In the case presently before the Court, the Debtors have provided only a conclusory allegation that the Third Party Defendants' conduct was fraudulent or deceptive. The third-party Complaint is devoid of any specificity and lacks the essential factual background which would provide the "who, what, when where and how" of the alleged fraud. In re Norvergence, Inc., 384 B.R. 315. For these reasons, the Debtors' claims under the New Jersey Consumer Fraud Act fail.
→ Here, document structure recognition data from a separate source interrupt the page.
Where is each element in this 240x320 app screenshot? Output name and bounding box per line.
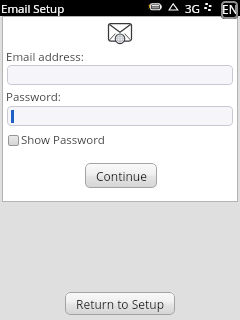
- staticText: Continue: [96, 168, 147, 184]
- staticText: Password:: [6, 89, 61, 105]
- staticText: EN: [222, 1, 238, 17]
- staticText: Return to Setup: [76, 296, 165, 312]
- button[interactable]: Show Password: [8, 132, 105, 148]
- button[interactable]: [7, 106, 233, 126]
- button[interactable]: [7, 65, 233, 85]
- button[interactable]: Return to Setup: [65, 292, 175, 315]
- staticText: Show Password: [21, 132, 105, 148]
- staticText: Email Setup: [1, 1, 65, 17]
- button[interactable]: Input language English: [221, 1, 238, 19]
- other: Alert: [168, 3, 179, 11]
- staticText: Email address:: [6, 49, 84, 65]
- other: Battery charging: [146, 2, 163, 13]
- staticText: 3G: [185, 1, 200, 17]
- other: Signal strength: [203, 2, 214, 13]
- button[interactable]: Continue: [85, 163, 157, 188]
- other: Email account: [107, 22, 137, 48]
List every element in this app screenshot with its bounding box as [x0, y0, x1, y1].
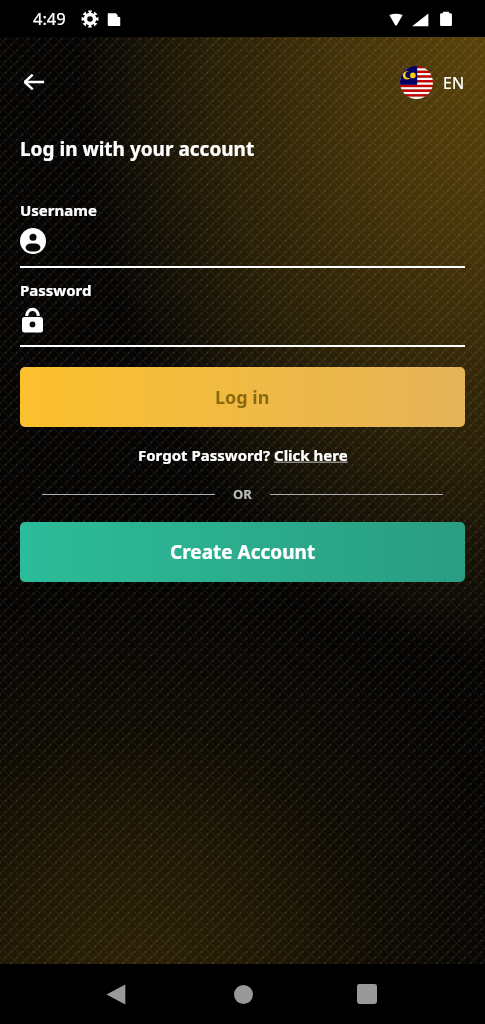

Finally, the Court is disposed to dismiss the Debtors' negligence claim. The Debtors argue that the negligence claim is not barred by the statute of limitations because the Debtors did not know of the Sherriff's sale until months after it occurred. However, even if the Court sets aside the statute of limitations issue, the Debtors have not properly pleaded the elements of a claim for negligence. See Wartsila NSD N. Am., Inc. v. Hill Int'l, Inc., 342 F.Supp.2d 267, 278 (D.N.J. 2004) (holding that, under New Jersey law, a claim for negligence requires a plaintiff to plead four elements: (1) duty of care, (2) breach of duty, (3) proximate cause, and (4) actual damages). In their Third Party Actions, the Debtors briefly and vaguely discuss the concept of negligence without specifically addressing any of its elements. Debtors' Answer and Counterclaim, 12-1474, Docket Entry No. 6 at *9. As discussed above, the Debtors' obligation to show grounds for relief must consist of more than a "formulaic recitation of the elements of [the] cause of action." Twombly, 127 S. Ct. at 1964-65. In this case, the Debtors barely have even recited the elements. Thus, the Debtors have failed to sufficiently plead a cause of action for negligence and the claims against Chase and Freddie Mac must be dismissed.
V. CONCLUSION
Based on a review of the pleadings, and for the reasons discussed above, this Court determines that the causes of action against Chase and Freddie Mac must be dismissed, with prejudice. Accordingly, the Court grants the Third Party Defendants' Motions to Dismiss. The Court will enter the appropriate Order.